引き続き将棋世界2月号の連載記事「コンピュータは7冠の夢を見るか」より

文化的な面だけでなくアルゴリズム的な面でもバックギャモンの話は面白かった。

山本(東京大学の先生でコンピュータ将棋の開発者でもある人)
<<省略>>構造としては評価関数が重要な位置を占め、探索はチェスや将棋に比べると、 あまり重視されてはいません。 <<中略>> 探索は4手くらいでしょうか。もしくはロールアウトです。 <<中略>> あらゆる出目を想定して探索するとコンピュータでも4手がせいぜいといったところです。

将棋のようなmin-max法をベースに探索して答えを出すゲームは、αβ法という「単純(?)、高速、安全」と三拍子そろった後方枝刈りが強烈に効く。αβが強烈に効くがゆえに、コンピュータ将棋/チェスの世界では、ほかのテクニックもいかにαβを効率的に利用するかを主眼に置いているように思える。たとえば、反復深化法、NULL-MOVE、ヌルウィンドウサーチ、キラームーブなどがまさにそうだ。

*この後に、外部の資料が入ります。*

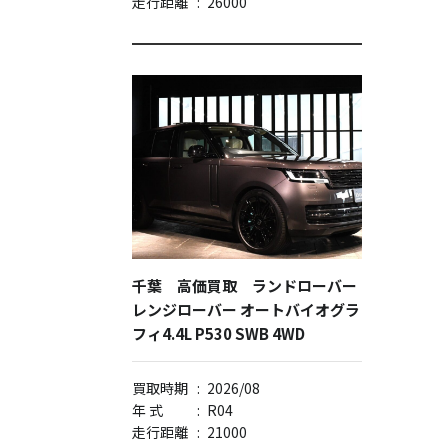
走行距離
:
26000
千葉 高価買取 ランドローバー
レンジローバー オートバイオグラ
フィ4.4L P530 SWB 4WD
買取時期
:
2026/08
年 式
:
R04
走行距離
:
21000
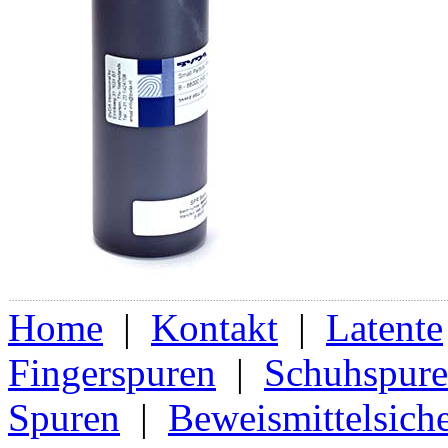
Home
|
Kontakt
|
Latente
Fingerspuren
|
Schuhspur
Spuren
|
Beweismittelsich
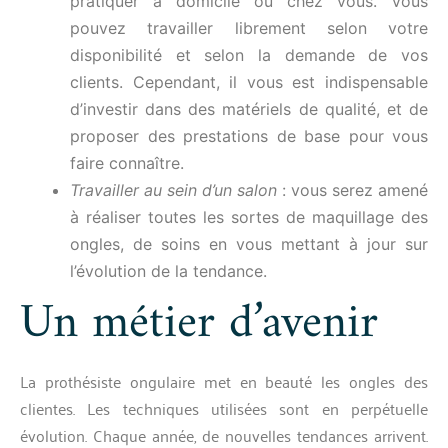
pratiquer à domicile ou chez vous. Vous
pouvez travailler librement selon votre
disponibilité et selon la demande de vos
clients. Cependant, il vous est indispensable
d’investir dans des matériels de qualité, et de
proposer des prestations de base pour vous
faire connaître.
Travailler au sein d’un salon
: vous serez amené
à réaliser toutes les sortes de maquillage des
ongles, de soins en vous mettant à jour sur
l’évolution de la tendance.
Un métier d’avenir
La prothésiste ongulaire met en beauté les ongles des
clientes. Les techniques utilisées sont en perpétuelle
évolution. Chaque année, de nouvelles tendances arrivent.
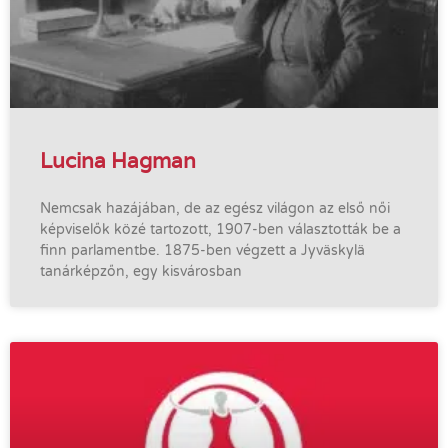
Lucina Hagman
Nemcsak hazájában, de az egész világon az első női
képviselők közé tartozott, 1907-ben választották be a
finn parlamentbe. 1875-ben végzett a Jyväskylä
tanárképzőn, egy kisvárosban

しかし、バックギャモンや麻雀のように確率に支配されるゲームの場合、αβ法は使えない。
(余談だけれど、そのため、論文読み解く教養がないのに、麻雀ゲームに生かす目的でインターネットで見つけたチェスや将棋の論文を必死に読み解いていると、論文の主旨を理解できた瞬間に、麻雀では使えないことが分かってがっかりするというケースがとても多い。)

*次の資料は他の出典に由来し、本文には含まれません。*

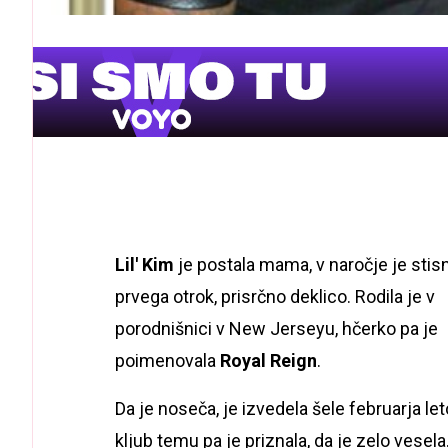
Lil' Kim
je postala mama, v naročje je stisn
prvega otrok, prisrčno deklico. Rodila je v
porodnišnici v New Jerseyu, hčerko pa je
poimenovala
Royal Reign
.
Da je noseča, je izvedela šele februarja let
kljub temu pa je priznala, da je zelo vesela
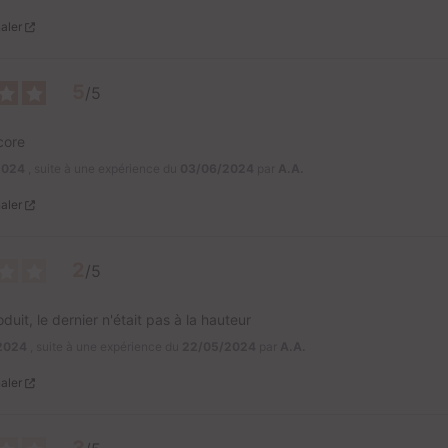
aler
5
/
5
core
2024
, suite à une expérience du
03/06/2024
par
A.A.
aler
2
/
5
oduit, le dernier n'était pas à la hauteur
2024
, suite à une expérience du
22/05/2024
par
A.A.
aler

麻雀には、安全に刈れる後方枝刈りの技法がないので、全幅探索で読みを深めると指数関数的爆発の影響をもろに被る結果となる。そのため、麻雀の探索は、将棋やチェスと比較すると、不完全情報ゲームのプログラムをやったことがない人には理解してもらいにくいくらい、探索できる深さが浅くなるのだが、バックギャモンも似たような感じらしい。

計算量の爆発を抑えるために、私は仕方なく人間の経験を生かした前方枝刈りしているけれど、その結果、まったり麻雀はやたらとリーチが早くて愚形が多い、いわゆる棒テン即リータイプの雀風となってしまっている。

バックギャモンの場合は枝刈りに力を入れずに、結果をフィードバックして機械学習する手法など、評価関数に力を入れることで読みの浅さをカバーできているようだ。

麻雀の場合、スタートの局面が一定ではないため定跡が使えず、ゴールの目標も局単位でみると複雑になりがちで、リスクとリターンが表裏一体であるゲームでもあるため、機械学習がやりにくい。さらに、無駄にルールが複雑なこともあり評価関数の数値算出自体が探索処理をともなってしまうこともある。そのため、確率的な局面の推移と親和性がとれ、かつ、演算速度が速い局面評価関数を作るのはとても難しい。

まったり麻雀の評価関数はかなり雑で、ゲームアルゴリズムを専門にやっている人の前で評価関数と呼ぶのも恥ずかしいレベルなのが現実の姿。
麻雀の場合、無駄ツモさえなければ、ゴールまでの距離は短いことと、序盤は19字牌を整理してれば何とかなることが多いので、それでもゲームになるのだけど、改善しないといけない問題であることは間違いない。

いままで、まったり麻雀のAIに生かせるものはないかと将棋や囲碁の思考ルーチンのノウハウを学んできたが、バックギャモンのAIは強化学習のような教師なしの機械学習を使ってるという程度の知識しかなく未知だった。これからはバックギャモンのノウハウも学んだ方が麻雀に生かせるのかもしれない。そのためには、まずはバックギャモンのルールを覚えてゲーム固有の特性をつかむとという、AI以前の部分から始めなければいけないが……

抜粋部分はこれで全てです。